In the category of investors, the working paper has suggested the inclusion of all domestic individual investors and HUFs, regardless of income or investment size.
It also suggested to include Non-Profit Institutions Serving Households (NPISHs), such as NGOs, trusts, and charities.
The existing methodology includes retail, HNIs, HUFs, and individuals.
On instruments considered, it has proposed to include investment data of real estate investment trusts (REITs), infrastructure investment trusts (InvITs) and alternative investment funds (AIFs). Currently, these data are not considered.
For equity and debt instruments, it has been proposed to include actual amounts from both primary and secondary markets. Net investments in equity and debt by households and NPISHs will be computed daily and aggregated yearly.
At present, only primary market data is considered.
For mutual funds and ETFs, it has been suggested to include net flows into mutual funds and ETF transactions in the secondary market.
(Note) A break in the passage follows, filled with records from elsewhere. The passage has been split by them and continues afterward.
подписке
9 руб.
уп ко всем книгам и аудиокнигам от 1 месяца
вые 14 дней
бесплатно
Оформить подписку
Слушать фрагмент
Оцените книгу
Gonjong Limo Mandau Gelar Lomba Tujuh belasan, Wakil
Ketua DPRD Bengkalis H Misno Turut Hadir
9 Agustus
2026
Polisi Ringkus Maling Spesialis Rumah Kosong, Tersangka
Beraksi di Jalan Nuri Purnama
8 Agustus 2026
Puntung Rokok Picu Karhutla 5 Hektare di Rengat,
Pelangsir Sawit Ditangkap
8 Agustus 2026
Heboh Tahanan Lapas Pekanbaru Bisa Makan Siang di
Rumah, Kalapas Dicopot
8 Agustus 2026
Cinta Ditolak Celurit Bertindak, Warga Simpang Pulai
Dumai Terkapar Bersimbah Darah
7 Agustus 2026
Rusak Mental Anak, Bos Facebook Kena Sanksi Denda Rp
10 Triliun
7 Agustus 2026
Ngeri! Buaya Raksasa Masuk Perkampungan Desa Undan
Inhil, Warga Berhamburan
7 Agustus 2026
Currently, only net flows into mutual funds are considered.
Also, the working paper has suggested including additional components for primary and secondary markets.
For the primary market, the paper has recommended adding preferential issuances, offer-for-sale (OFS), private placements, municipal debt, securitised debt instruments, and listed SRs.
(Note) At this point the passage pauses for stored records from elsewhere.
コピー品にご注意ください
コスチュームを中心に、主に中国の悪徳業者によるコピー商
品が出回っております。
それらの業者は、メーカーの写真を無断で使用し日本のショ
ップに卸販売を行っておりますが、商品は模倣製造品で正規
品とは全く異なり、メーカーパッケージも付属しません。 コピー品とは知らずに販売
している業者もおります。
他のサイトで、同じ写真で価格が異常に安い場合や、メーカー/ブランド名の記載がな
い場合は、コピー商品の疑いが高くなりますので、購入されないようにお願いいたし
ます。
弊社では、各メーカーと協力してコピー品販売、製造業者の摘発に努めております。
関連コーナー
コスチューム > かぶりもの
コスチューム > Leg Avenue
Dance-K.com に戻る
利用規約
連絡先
For the secondary market, it has been suggested to add equities, debt (capital market, RFQ, OTC), REITs, InvITs, mutual funds, and ETFs.
The proposed changes aim to provide a more comprehensive view of household savings by including a wider range of instruments, more accurate investor categorisation, and more detailed market data.
As per the working paper, the actual granular data can be made available by Sebi to the RBI and RBI to the Ministry of Statistics and Programme Implementation (MoSPI) for household savings through the Indian securities market to be reckoned appropriately.
The RBI's existing methodology for compiling household savings through securities markets involves two main components -- resource mobilisation (flow data) and holding data (stock data). For resource mobilisation, the RBI considers equity, debt, and mutual funds.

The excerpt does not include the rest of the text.